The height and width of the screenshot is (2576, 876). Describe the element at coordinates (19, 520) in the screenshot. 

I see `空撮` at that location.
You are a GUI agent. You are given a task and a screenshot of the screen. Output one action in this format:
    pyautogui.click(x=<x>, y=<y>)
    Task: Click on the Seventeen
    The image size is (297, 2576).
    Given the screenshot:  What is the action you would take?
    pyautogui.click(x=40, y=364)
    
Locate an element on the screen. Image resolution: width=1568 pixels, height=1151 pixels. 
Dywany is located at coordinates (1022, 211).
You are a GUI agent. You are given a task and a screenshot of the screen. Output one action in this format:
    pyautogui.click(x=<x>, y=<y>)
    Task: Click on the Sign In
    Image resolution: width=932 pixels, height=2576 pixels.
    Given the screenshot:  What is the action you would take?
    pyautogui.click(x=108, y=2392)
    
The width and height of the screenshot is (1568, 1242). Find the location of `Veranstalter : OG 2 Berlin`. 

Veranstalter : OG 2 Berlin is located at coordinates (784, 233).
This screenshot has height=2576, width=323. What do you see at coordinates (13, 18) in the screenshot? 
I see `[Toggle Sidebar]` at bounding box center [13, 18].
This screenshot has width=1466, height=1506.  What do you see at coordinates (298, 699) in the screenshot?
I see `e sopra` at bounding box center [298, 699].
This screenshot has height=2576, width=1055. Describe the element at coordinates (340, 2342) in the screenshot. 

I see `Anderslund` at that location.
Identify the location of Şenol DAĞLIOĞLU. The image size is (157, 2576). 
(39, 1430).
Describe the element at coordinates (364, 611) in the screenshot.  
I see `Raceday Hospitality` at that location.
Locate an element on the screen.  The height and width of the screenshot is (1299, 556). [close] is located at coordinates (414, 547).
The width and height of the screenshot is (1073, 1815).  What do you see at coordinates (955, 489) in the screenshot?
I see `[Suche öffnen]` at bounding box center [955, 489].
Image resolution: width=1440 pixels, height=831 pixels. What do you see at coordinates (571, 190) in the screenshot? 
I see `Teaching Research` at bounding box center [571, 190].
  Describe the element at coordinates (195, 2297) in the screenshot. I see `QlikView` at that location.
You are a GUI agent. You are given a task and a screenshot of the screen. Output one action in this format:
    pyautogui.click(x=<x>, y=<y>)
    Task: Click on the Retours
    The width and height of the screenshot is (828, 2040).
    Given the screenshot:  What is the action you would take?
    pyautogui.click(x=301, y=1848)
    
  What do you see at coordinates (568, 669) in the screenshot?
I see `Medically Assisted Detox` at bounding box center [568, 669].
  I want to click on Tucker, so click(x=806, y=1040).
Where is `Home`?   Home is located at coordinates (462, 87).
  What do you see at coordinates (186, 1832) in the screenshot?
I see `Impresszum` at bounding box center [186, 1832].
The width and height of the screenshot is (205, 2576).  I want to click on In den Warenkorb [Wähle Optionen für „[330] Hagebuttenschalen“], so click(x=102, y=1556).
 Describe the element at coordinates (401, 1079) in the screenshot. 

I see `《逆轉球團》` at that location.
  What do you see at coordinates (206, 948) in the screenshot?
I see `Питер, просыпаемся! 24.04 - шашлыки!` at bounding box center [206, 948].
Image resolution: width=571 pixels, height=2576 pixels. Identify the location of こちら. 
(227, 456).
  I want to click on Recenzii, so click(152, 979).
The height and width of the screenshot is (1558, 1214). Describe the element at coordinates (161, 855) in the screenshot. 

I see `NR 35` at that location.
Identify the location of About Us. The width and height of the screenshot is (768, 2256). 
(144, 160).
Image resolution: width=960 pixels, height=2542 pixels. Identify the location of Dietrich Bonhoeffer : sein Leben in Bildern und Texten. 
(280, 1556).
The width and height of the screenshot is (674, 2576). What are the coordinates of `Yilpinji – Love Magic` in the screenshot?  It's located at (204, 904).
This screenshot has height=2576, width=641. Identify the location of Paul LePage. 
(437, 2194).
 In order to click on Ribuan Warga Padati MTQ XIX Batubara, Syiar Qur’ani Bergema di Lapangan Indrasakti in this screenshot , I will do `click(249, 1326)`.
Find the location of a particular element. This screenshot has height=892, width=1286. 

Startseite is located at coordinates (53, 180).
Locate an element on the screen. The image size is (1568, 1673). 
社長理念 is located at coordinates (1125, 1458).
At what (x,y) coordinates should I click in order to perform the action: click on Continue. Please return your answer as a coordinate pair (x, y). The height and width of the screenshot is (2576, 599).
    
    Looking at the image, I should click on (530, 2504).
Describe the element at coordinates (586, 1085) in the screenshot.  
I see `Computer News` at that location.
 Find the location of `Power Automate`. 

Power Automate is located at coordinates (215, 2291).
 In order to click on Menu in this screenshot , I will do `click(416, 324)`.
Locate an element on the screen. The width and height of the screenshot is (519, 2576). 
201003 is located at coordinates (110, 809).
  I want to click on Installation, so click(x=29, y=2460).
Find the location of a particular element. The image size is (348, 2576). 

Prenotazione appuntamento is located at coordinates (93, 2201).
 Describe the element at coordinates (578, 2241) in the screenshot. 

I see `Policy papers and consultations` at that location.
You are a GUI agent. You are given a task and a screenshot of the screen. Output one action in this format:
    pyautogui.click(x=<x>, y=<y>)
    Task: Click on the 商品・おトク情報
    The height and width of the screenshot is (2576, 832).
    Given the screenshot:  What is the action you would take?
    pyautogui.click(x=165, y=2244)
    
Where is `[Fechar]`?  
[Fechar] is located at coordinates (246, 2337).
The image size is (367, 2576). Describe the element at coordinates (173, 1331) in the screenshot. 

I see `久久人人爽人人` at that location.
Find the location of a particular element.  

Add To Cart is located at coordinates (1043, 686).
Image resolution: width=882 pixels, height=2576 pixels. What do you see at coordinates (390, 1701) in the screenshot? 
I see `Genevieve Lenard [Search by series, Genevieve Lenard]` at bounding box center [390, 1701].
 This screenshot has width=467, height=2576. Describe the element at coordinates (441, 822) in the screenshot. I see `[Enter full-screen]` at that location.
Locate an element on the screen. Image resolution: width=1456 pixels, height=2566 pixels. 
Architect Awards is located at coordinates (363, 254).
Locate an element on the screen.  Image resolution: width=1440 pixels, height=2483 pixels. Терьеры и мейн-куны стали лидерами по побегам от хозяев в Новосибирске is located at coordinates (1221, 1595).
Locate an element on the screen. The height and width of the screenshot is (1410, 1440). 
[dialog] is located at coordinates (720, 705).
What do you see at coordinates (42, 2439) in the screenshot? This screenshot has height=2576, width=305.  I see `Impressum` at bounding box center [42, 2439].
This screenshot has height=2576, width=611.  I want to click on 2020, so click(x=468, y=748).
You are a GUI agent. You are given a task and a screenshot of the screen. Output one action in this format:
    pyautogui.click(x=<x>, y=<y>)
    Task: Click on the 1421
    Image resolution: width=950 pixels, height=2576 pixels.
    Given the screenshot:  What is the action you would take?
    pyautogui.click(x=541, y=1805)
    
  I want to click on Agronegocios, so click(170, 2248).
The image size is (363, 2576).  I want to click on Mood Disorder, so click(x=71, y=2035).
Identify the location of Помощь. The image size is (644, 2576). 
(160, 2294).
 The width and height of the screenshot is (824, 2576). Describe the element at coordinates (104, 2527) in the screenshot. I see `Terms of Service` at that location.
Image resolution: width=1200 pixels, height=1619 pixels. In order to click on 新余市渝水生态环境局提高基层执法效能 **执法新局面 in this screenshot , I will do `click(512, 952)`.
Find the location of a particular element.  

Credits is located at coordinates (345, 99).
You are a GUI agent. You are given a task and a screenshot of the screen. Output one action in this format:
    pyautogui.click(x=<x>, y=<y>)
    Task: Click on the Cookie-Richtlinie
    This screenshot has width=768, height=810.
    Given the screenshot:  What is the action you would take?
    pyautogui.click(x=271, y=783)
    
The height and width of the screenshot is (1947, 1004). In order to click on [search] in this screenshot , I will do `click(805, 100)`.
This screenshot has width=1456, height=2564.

======

| Instructions to follow |
Extract from the listing above the lines between the line containing "Task: Click on the Cookie-Richtlinie" and the line containing "The height and width of the screenshot is (1947, 1004).", keeping both of those lines. Output nothing else.

| Expected answer |
    Task: Click on the Cookie-Richtlinie
    This screenshot has width=768, height=810.
    Given the screenshot:  What is the action you would take?
    pyautogui.click(x=271, y=783)
    
The height and width of the screenshot is (1947, 1004). In order to click on [search] in this screenshot , I will do `click(805, 100)`.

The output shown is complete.